Required action |
Determine how many lines in these records hold "Fleurieu". Only the number is wanted.

───── Provided records ─────

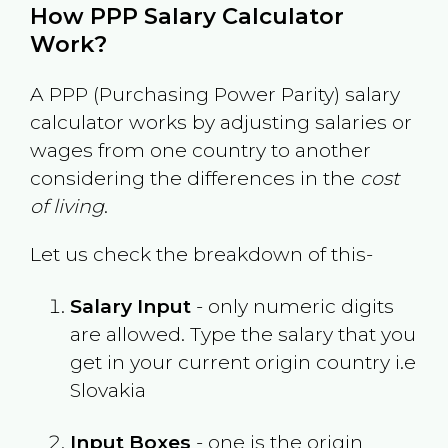
How PPP Salary Calculator
Work?
A PPP (Purchasing Power Parity) salary
calculator works by adjusting salaries or
wages from one country to another
considering the differences in the
cost
of living
.
Let us check the breakdown of this-
Salary Input
- only numeric digits
are allowed. Type the salary that you
get in your current origin country i.e
Slovakia
Input Boxes
- one is the origin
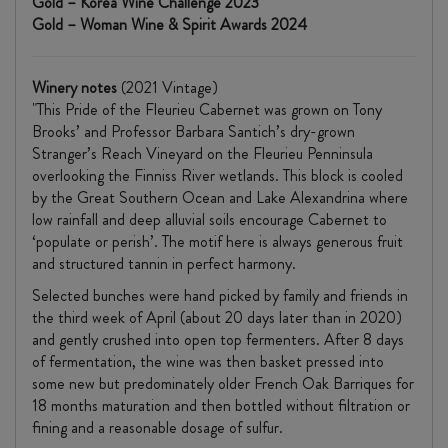
Gold – Korea Wine Challenge 2023
Gold – Woman Wine & Spirit Awards 2024
Winery notes
(2021 Vintage)
​"This Pride of the Fleurieu Cabernet was grown on Tony
Brooks’ and Professor Barbara Santich’s dry-grown
Stranger’s Reach Vineyard on the Fleurieu Penninsula
overlooking the Finniss River wetlands. This block is cooled
by the Great Southern Ocean and Lake Alexandrina where
low rainfall and deep alluvial soils encourage Cabernet to
‘populate or perish’. The motif here is always generous fruit
and structured tannin in perfect harmony.
Selected bunches were hand picked by family and friends in
the third week of April (about 20 days later than in 2020)
and gently crushed into open top fermenters. After 8 days
of fermentation, the wine was then basket pressed into
some new but predominately older French Oak Barriques for
18 months maturation and then bottled without filtration or
fining and a reasonable dosage of sulfur.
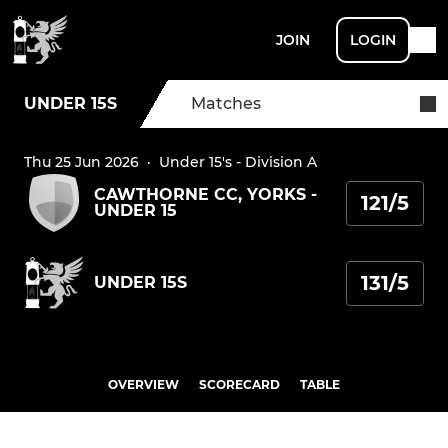
JOIN
LOGIN
UNDER 15S
Matches
Thu 25 Jun 2026
·
Under 15's - Division A
CAWTHORNE CC, YORKS -
121/5
UNDER 15
131/5
UNDER 15S
OVERVIEW
SCORECARD
TABLE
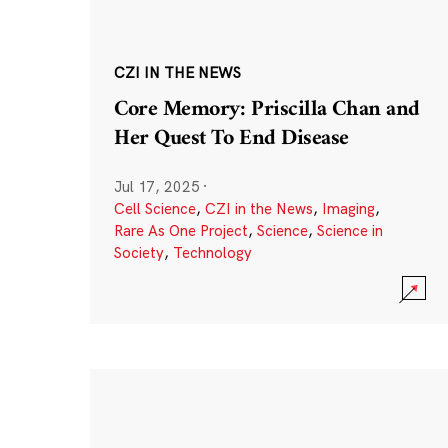
CZI IN THE NEWS
Core Memory: Priscilla Chan and
Her Quest To End Disease
Jul 17, 2025
·
Cell Science
,
CZI in the News
,
Imaging
,
Rare As One Project
,
Science
,
Science in
Society
,
Technology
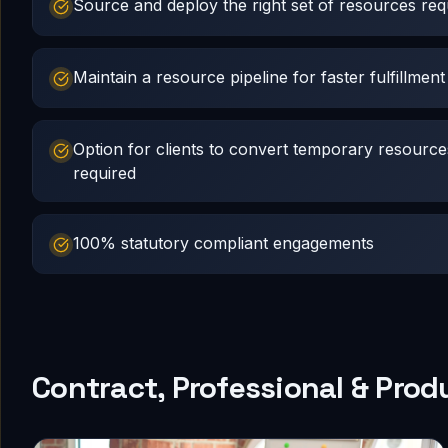
Source and deploy the right set of resources requ
Maintain a resource pipeline for faster fulfillment
Option for clients to convert temporary resourc
required
100% statutory compliant engagements
Contract, Professional & Prod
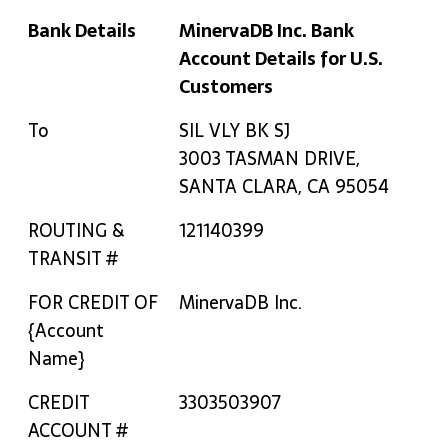
Bank Details
MinervaDB Inc. Bank
Account Details for U.S.
Customers
Bank Details
MinervaDB Inc. Bank
To
SIL VLY BK SJ
Account Details for U.S.
3003 TASMAN DRIVE,
Customers
SANTA CLARA, CA 95054
ROUTING &
121140399
TRANSIT #
FOR CREDIT OF
MinervaDB Inc.
{Account
Name}
CREDIT
3303503907
ACCOUNT #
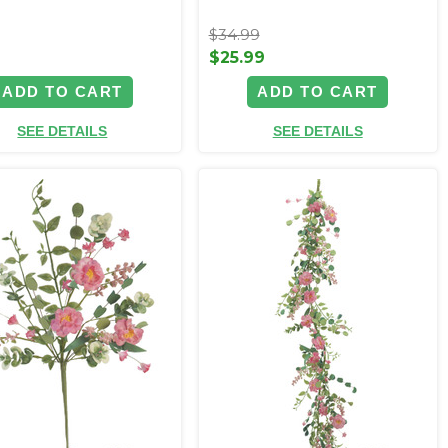
$34.99
9
$25.99
ADD TO CART
ADD TO CART
SEE DETAILS
SEE DETAILS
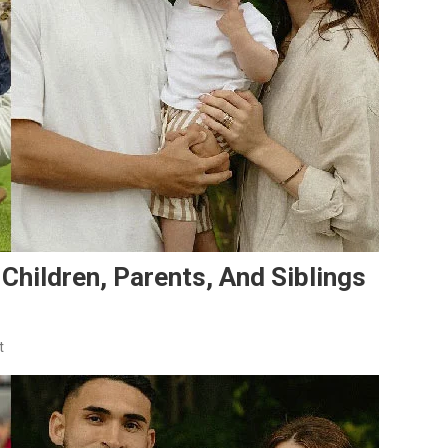
 Children, Parents, And Siblings
On
t
Cristian
Roldan’s
Family:
Wife,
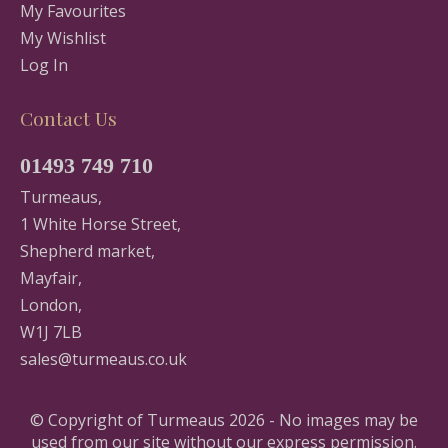
My Favourites
My Wishlist
Log In
Contact Us
01493 749 710
Turmeaus,
1 White Horse Street,
Shepherd market,
Mayfair,
London,
W1J 7LB
sales@turmeaus.co.uk
© Copyright of Turmeaus 2026 - No images may be
used from our site without our express permission.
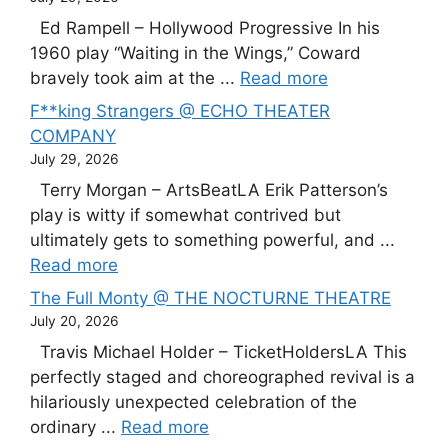
Ed Rampell – Hollywood Progressive In his
1960 play “Waiting in the Wings,” Coward
bravely took aim at the ...
Read more
F**king Strangers @ ECHO THEATER
COMPANY
July 29, 2026
Terry Morgan – ArtsBeatLA Erik Patterson’s
play is witty if somewhat contrived but
ultimately gets to something powerful, and ...
Read more
The Full Monty @ THE NOCTURNE THEATRE
July 20, 2026
Travis Michael Holder – TicketHoldersLA This
perfectly staged and choreographed revival is a
hilariously unexpected celebration of the
ordinary ...
Read more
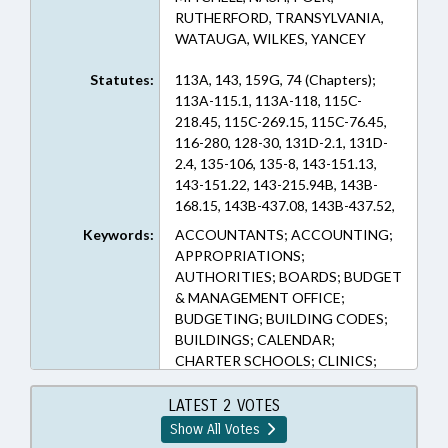
RUTHERFORD, TRANSYLVANIA,
WATAUGA, WILKES, YANCEY
Statutes:
113A, 143, 159G, 74 (Chapters);
113A-115.1, 113A-118, 115C-
218.45, 115C-269.15, 115C-76.45,
116-280, 128-30, 131D-2.1, 131D-
2.4, 135-106, 135-8, 143-151.13,
143-151.22, 143-215.94B, 143B-
168.15, 143B-437.08, 143B-437.52,
143B-437.54, 143C-4-2, 143C-6-23,
Keywords:
ACCOUNTANTS; ACCOUNTING;
143C-6-4, 150B-21.1A, 159G-24,
APPROPRIATIONS;
159G-33, 159G-34, 159G-40, 160D-
AUTHORITIES; BOARDS; BUDGET
1110, 160D-1110.1, 166A-19.40, 20-
& MANAGEMENT OFFICE;
183.4B, 74-52, 74C-3, 7A-39
BUDGETING; BUILDING CODES;
(Sections)
BUILDINGS; CALENDAR;
CHARTER SCHOOLS; CLINICS;
COASTAL RESOURCES; CODE
OFFICIALS BOARD; COLLEGES &
LATEST 2 VOTES
UNIVERSITIES; COMMERCE;
Show All Votes
COMMERCE DEPT.;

─────

Answer to the exercise |
2